Até aqui, a intervenção assemelha-se à tentativa de virar o jogo no noticiário exibindo uma agenda positiva. Mas e se não surgirem resistências à ampliação da medida, que pode alcançar outros estados? A intervenção pode desconfigurar o cenário eleitoral, inclusive favorecendo algum dos lados em disputa. O Brasil, desde sempre, possui uma sólida cultura autoritária e a tentação de se perpetuar no poder, para quem dispuser da prerrogativa de distribuir intervenções, é imensa.

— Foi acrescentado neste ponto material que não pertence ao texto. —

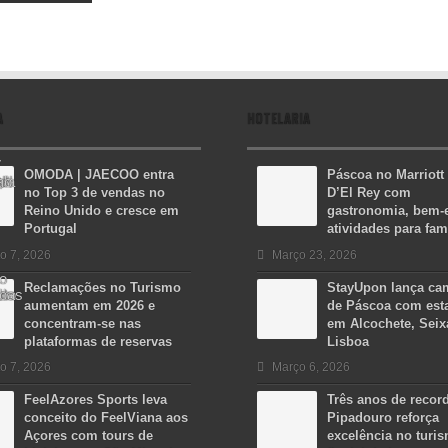
A
HOTELARIA
OMODA | JAECOO entra
Páscoa no Marriott
no Top 3 de vendas no
D’El Rey com
Reino Unido e cresce em
gastronomia, bem-e
Portugal
atividades para fam
o 7, 2026
Março 23, 2026
Reclamações no Turismo
StayUpon lança c
aumentam em 2026 e
de Páscoa com est
concentram-se nas
em Alcochete, Seix
plataformas de reservas
Lisboa
o 7, 2026
Março 6, 2026
FeelAzores Sports leva
Três anos de recor
conceito do FeelViana aos
Pipadouro reforça
Açores com tours de
excelência no turi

Por enquanto, isso é cogitação: o futuro confirmará – ou não – essas hipóteses. Mas vale lembrar, sempre, como começou o regime militar em 1964. Uma intervenção breve – uns poucos meses – que se estendeu por 21 anos.

Facções

Por fim, é necessária a referência às facções que se enfrentam pelos morros, periferias e bolsões de pobreza no encantador estado do Rio de Janeiro. O Comando Vermelho (CV) – principal organização criminosa daquele estado – tende a ser sufocado: o acesso a armas e drogas provavelmente será dificultado; ações armadas que, em parte, financiam essas organizações vão diminuir; e as conexões com as facções espalhadas pelo país tendem a se enfraquecer.

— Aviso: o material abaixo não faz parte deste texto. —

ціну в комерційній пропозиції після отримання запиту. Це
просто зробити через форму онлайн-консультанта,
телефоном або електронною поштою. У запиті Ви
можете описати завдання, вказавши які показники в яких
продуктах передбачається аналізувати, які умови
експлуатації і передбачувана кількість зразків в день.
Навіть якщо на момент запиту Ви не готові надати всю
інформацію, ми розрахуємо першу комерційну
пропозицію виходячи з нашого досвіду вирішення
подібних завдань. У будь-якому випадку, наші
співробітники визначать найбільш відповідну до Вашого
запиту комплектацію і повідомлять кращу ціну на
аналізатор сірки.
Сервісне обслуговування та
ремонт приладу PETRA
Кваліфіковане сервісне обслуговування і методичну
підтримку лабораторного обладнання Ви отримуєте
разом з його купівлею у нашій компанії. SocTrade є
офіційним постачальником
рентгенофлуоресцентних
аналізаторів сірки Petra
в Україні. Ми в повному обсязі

Qual vai ser o resultado imediato? O fortalecimento do Primeiro Comando da Capital (PCC), de São Paulo, que conduz, desde o ano passado, uma guerra contra o rival CV. Esse conflito está nos presídios e nas ruas de estados como Amazonas, Rondônia, Acre, Ceará, Rio Grande do Norte e, mais recentemente, Goiás. É estarrecedor que o governo não emita uma única palavra sobre esse fato óbvio que especialistas na área apontam desde o anúncio da medida.
Já hegemônico em boa parte do País, o PCC tende a ampliar seu poder, caminhando para adquirir o status de máfia estruturada que atua não apenas no Brasil, mas em países vizinhos fornecedores de drogas, como a Colômbia, o Paraguai e a Bolívia. Até em Portugal a facção já planejou assaltar banco.
Mas isso, para o emedebismo no poder, não tem importância: o essencial é lançar a cortina de fumaça apostando na colheita de dividendos políticos nas eleições. Caso estas aconteçam, é bom ressaltar.